Give back the full listing as written. No pictures go with it.

--- Record set Enclosed Below ---

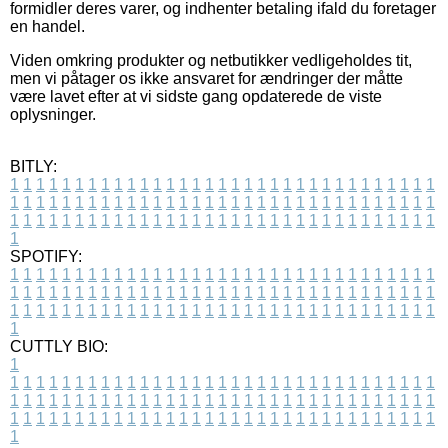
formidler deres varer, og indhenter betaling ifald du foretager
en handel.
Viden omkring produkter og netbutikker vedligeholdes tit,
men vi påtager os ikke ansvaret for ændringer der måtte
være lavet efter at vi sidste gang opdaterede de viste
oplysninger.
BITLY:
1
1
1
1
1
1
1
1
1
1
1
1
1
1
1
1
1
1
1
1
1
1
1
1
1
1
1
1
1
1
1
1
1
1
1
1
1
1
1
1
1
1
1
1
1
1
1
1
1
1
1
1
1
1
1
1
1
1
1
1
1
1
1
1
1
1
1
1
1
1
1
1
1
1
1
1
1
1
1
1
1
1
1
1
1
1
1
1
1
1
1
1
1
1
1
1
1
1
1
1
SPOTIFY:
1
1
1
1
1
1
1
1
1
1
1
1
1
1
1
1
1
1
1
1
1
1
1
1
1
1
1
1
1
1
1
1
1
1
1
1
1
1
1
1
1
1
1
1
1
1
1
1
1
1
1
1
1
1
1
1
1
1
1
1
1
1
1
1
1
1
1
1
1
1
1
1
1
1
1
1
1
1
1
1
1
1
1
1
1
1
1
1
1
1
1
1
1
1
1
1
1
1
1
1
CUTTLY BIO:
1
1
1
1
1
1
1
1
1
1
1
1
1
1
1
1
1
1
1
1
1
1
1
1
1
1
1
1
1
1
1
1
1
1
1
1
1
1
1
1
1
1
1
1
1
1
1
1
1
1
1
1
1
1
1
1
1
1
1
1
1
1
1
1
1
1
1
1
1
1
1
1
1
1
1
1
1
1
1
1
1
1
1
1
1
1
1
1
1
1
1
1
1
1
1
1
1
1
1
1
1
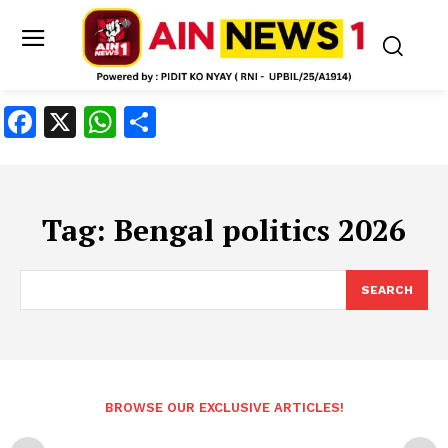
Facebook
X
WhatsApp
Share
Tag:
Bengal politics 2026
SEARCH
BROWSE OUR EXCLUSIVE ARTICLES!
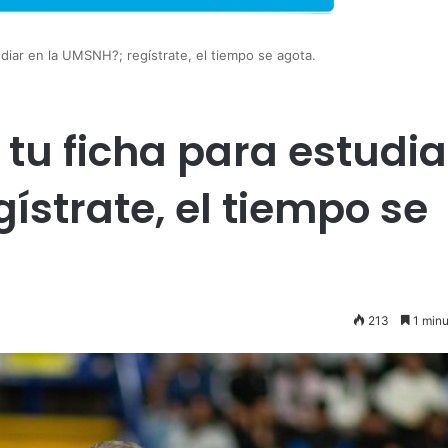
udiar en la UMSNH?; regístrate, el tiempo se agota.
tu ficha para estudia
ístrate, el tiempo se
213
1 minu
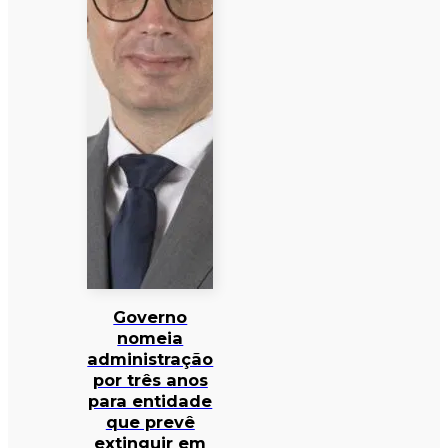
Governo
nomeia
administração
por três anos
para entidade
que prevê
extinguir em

--- End of Enclosed Record set ---

Your response:
formidler deres varer, og indhenter betaling ifald du foretager
en handel.
Viden omkring produkter og netbutikker vedligeholdes tit,
men vi påtager os ikke ansvaret for ændringer der måtte
være lavet efter at vi sidste gang opdaterede de viste
oplysninger.
BITLY:
1
1
1
1
1
1
1
1
1
1
1
1
1
1
1
1
1
1
1
1
1
1
1
1
1
1
1
1
1
1
1
1
1
1
1
1
1
1
1
1
1
1
1
1
1
1
1
1
1
1
1
1
1
1
1
1
1
1
1
1
1
1
1
1
1
1
1
1
1
1
1
1
1
1
1
1
1
1
1
1
1
1
1
1
1
1
1
1
1
1
1
1
1
1
1
1
1
1
1
1
SPOTIFY:
1
1
1
1
1
1
1
1
1
1
1
1
1
1
1
1
1
1
1
1
1
1
1
1
1
1
1
1
1
1
1
1
1
1
1
1
1
1
1
1
1
1
1
1
1
1
1
1
1
1
1
1
1
1
1
1
1
1
1
1
1
1
1
1
1
1
1
1
1
1
1
1
1
1
1
1
1
1
1
1
1
1
1
1
1
1
1
1
1
1
1
1
1
1
1
1
1
1
1
1
CUTTLY BIO:
1
1
1
1
1
1
1
1
1
1
1
1
1
1
1
1
1
1
1
1
1
1
1
1
1
1
1
1
1
1
1
1
1
1
1
1
1
1
1
1
1
1
1
1
1
1
1
1
1
1
1
1
1
1
1
1
1
1
1
1
1
1
1
1
1
1
1
1
1
1
1
1
1
1
1
1
1
1
1
1
1
1
1
1
1
1
1
1
1
1
1
1
1
1
1
1
1
1
1
1
1
Facebook
X
WhatsApp
Share
Tag:
Bengal politics 2026
SEARCH
BROWSE OUR EXCLUSIVE ARTICLES!
udiar en la UMSNH?; regístrate, el tiempo se agota.
tu ficha para estudia
ístrate, el tiempo se
213
1 minu
Governo
nomeia
administração
por três anos
para entidade
que prevê
extinguir em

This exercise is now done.